Stiff person syndrome spectrum disorders; more than meets the eye

Abstract

Stiff person syndrome spectrum disorders (SPSD) are a group of rare neuroimmunological disorders that often include painful spasms and rigidity. However, patients have highly heterogeneous signs and symptoms which may reflect different mechanistic disease processes. Understanding subsets of patients based on clinical phenotype may be important for prognosis and guiding treatment. The goal of this review is to provide updates on SPSD and its expanding clinical spectrum, prognostic markers, and treatment considerations. Further, we describe the current understanding in immunopathogenesis and highlight gaps in our knowledge appropriate for future research directions. Examples of revised diagnostic criteria for SPSD based on phenotype are also presented.

Keywords: Autoimmunity; GAD65; Glutamic acid decarboxylase; Stiff person spectrum disorders; Stiff person syndrome.

Figure 1.. Potential mechanisms of immunopathology in Stiff Person Syndrome Spectrum Disorders.

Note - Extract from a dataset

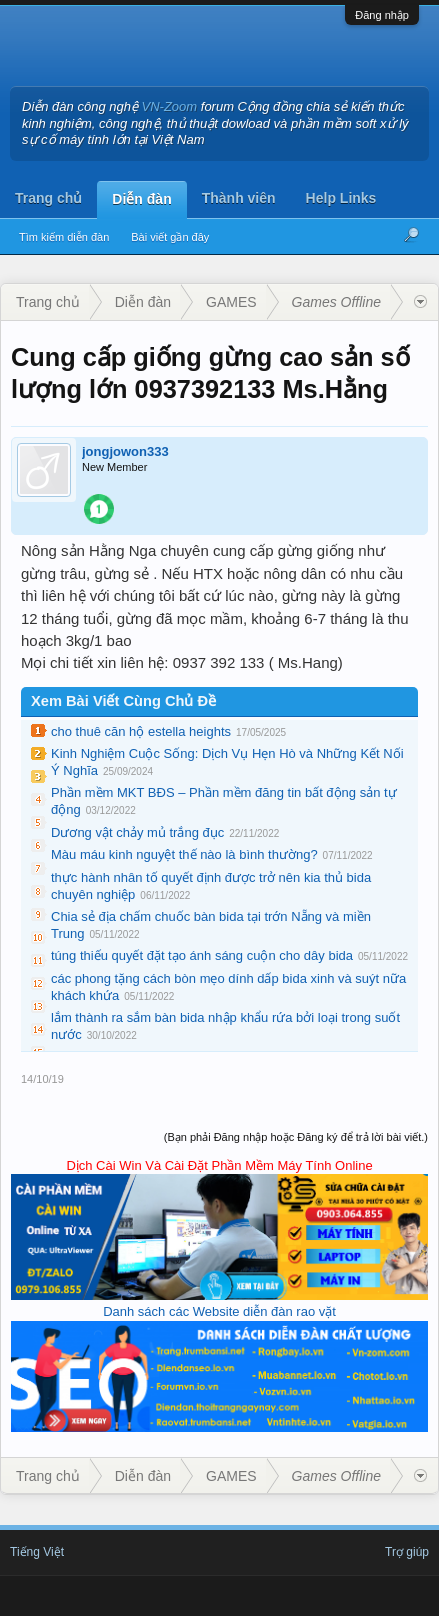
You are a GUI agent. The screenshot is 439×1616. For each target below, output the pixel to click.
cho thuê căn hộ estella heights (141, 731)
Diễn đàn (141, 199)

(A) T cell mediated cytotoxicity. GAD65 expressing neurons synthesize the neurotransmitter GABA from glutamate. GAD65 epitopes are processed and presented in MHC molecules which are recognized by autoreactive T cells. T cells that recognized GAD65 epitopes can initiate cytotoxic immune responses including the release of perforin and granzyme B. (B) Receptors are impaired by antibody binding. 1) The normal function of glycine receptors. Upon binding by glycine, glycine receptors open and allow for chloride ions to flow through into the cell. 2) Antibody mediated inhibition of receptor functioning. Antibodies to the glycine receptor may cause the channel to remain closed despite the presence of glycine. 3) Antibody mediated internalization of receptors. Upon antibody binding, glycine receptors are internalized by the cell thereby limiting the number of active and available receptors for glycine binding and ion flux. (C) Antibodies to accessory proteins can also result in channel internalization. DPPX and Kv4.2 are both expressed on neuronal membranes. Antibodies specific to DPPX initiate internalization of both DPPX and KV4.2 (top), resulting in hyperexcitability, and potentially death, of the neuron (bottom left). Both DPPX and Kv4.2 can re-establish on the membrane surface upon antibody removal (bottom right). (D) Antibodies can interfere with vesicle recycling and neuronal signaling. Amphiphysin is an important regulator of clathrin-coated synaptic vesicles. In a healthy neuron (left) there is continuous recycling of vesicles. Antibodies to amphiphysin are internalized and interfere with vesicle recycling (right). This results in an accumulation of readily releasable vesicles (yellow) and a decrease in resting vesicles (blue), resulting in impairments of neuronal signaling.